__About this exercise__. Please repeat the lines below, exactly and only, from the one that holds "enciālas informācijas drošu apstrādi." through the one that holds "با عضویت در".

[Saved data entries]
------------------------------

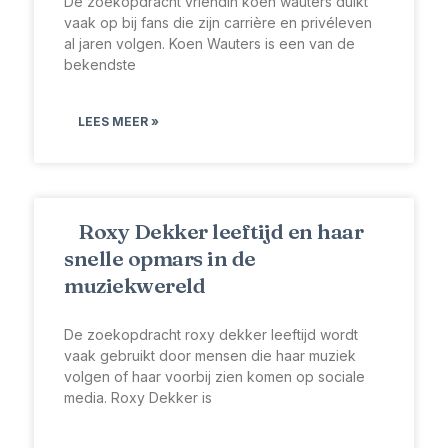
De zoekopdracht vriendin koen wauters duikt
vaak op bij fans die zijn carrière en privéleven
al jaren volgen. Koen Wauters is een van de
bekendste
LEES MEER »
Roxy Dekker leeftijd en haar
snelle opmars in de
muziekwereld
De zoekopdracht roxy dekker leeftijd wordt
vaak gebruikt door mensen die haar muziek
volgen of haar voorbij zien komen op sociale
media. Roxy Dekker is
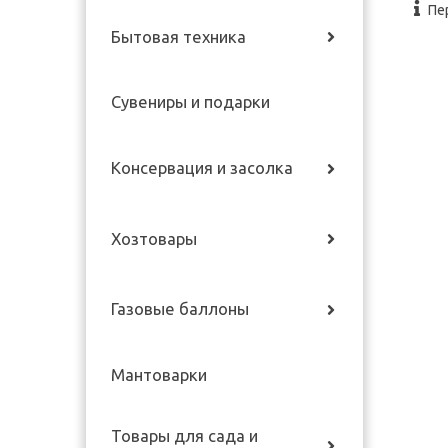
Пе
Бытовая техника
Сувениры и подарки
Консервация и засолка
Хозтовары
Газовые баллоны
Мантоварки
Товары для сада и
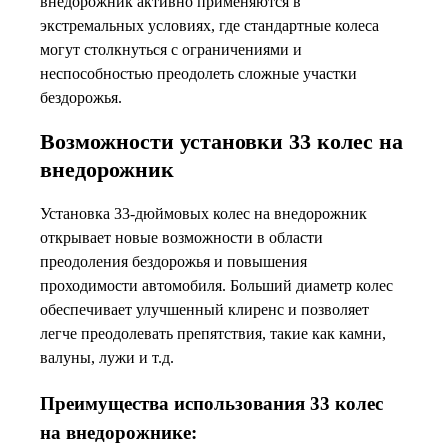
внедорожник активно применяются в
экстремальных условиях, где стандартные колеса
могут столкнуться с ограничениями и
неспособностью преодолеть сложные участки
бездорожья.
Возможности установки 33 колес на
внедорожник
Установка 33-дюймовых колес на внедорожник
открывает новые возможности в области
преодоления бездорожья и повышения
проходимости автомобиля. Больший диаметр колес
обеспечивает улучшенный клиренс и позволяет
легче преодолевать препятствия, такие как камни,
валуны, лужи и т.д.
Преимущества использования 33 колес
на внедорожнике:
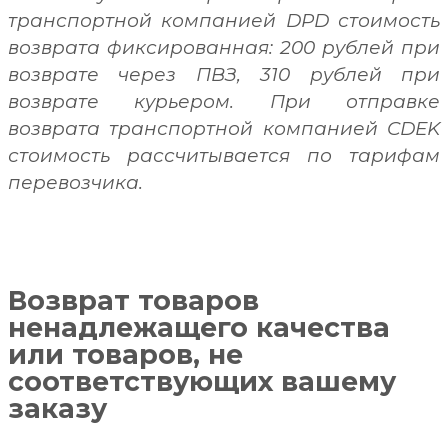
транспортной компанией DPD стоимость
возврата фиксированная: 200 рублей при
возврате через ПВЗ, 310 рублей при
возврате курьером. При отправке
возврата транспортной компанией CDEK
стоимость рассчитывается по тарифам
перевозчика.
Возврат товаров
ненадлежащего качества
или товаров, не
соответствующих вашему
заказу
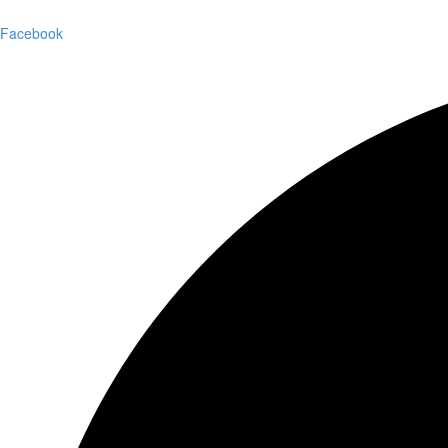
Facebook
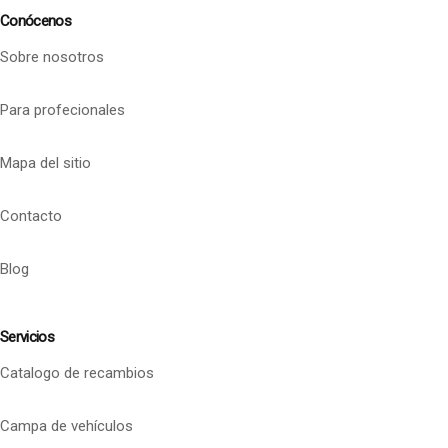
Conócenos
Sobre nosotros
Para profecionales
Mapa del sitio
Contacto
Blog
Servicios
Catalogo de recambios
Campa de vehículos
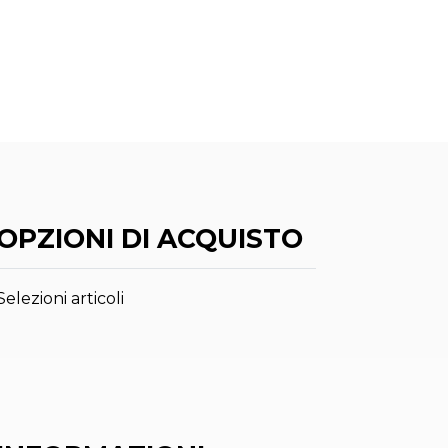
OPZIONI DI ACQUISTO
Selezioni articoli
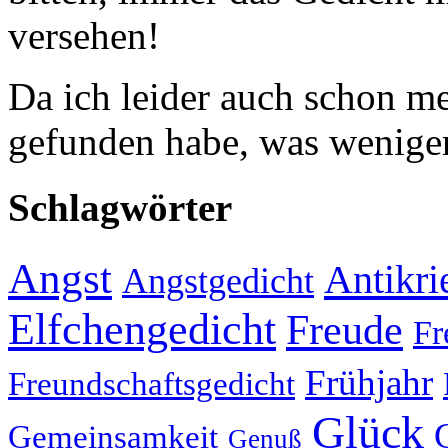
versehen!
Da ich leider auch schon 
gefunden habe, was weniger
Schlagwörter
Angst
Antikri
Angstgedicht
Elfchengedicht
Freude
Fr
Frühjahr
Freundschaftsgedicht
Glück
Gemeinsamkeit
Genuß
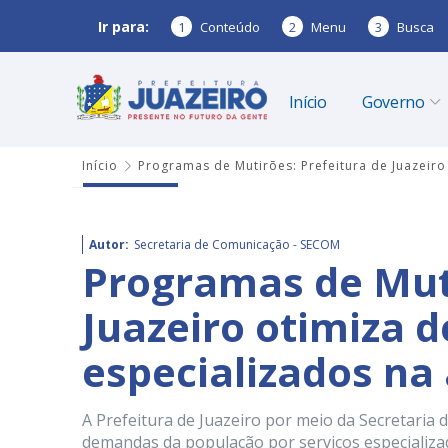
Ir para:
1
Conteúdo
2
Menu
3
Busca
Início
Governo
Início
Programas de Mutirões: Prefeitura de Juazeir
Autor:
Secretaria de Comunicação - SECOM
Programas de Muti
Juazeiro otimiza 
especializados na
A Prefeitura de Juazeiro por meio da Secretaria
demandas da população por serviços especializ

------------------------------

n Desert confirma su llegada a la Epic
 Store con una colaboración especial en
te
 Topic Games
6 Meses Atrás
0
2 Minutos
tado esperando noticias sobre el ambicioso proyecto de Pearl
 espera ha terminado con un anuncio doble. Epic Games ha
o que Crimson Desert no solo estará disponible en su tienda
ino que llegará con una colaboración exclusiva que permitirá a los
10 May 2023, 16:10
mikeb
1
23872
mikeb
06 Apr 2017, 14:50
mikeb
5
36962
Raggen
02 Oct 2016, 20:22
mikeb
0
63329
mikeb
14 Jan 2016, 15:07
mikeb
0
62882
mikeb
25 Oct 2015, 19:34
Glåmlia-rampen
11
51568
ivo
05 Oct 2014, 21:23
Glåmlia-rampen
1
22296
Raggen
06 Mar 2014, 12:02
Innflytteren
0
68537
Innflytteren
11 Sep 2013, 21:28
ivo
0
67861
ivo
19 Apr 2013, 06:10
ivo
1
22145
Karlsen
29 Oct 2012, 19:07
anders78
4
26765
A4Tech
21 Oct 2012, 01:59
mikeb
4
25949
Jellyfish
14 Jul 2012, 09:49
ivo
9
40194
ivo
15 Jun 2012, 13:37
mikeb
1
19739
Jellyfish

------------------------------

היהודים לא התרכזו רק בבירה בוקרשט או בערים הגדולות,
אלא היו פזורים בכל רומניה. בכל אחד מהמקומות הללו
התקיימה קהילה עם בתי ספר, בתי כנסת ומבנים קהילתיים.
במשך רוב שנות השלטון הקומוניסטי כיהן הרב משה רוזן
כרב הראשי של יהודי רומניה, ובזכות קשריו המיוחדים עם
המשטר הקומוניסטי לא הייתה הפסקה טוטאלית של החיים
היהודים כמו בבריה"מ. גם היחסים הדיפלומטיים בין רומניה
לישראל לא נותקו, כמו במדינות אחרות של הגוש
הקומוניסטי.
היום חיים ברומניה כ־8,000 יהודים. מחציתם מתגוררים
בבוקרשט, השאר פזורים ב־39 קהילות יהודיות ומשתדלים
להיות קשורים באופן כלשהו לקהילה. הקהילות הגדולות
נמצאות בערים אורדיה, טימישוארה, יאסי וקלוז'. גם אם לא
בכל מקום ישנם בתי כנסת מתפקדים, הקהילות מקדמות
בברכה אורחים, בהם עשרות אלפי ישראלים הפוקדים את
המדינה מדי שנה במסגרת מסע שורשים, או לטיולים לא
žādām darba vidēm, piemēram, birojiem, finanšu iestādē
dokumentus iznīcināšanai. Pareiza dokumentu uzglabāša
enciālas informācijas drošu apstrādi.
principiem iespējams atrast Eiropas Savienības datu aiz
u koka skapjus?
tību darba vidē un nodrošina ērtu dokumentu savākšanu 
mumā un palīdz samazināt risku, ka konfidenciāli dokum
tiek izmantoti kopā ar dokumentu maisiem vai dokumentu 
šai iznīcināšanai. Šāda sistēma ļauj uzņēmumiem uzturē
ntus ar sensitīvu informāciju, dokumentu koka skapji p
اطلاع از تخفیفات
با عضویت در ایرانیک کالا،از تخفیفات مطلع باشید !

------------------------------

__Result of the exercise__.
enciālas informācijas drošu apstrādi.
principiem iespējams atrast Eiropas Savienības datu aiz
u koka skapjus?
tību darba vidē un nodrošina ērtu dokumentu savākšanu 
mumā un palīdz samazināt risku, ka konfidenciāli dokum
tiek izmantoti kopā ar dokumentu maisiem vai dokumentu 
šai iznīcināšanai. Šāda sistēma ļauj uzņēmumiem uzturē
ntus ar sensitīvu informāciju, dokumentu koka skapji p
اطلاع از تخفیفات
با عضویت در ایرانیک کالا،از تخفیفات مطلع باشید !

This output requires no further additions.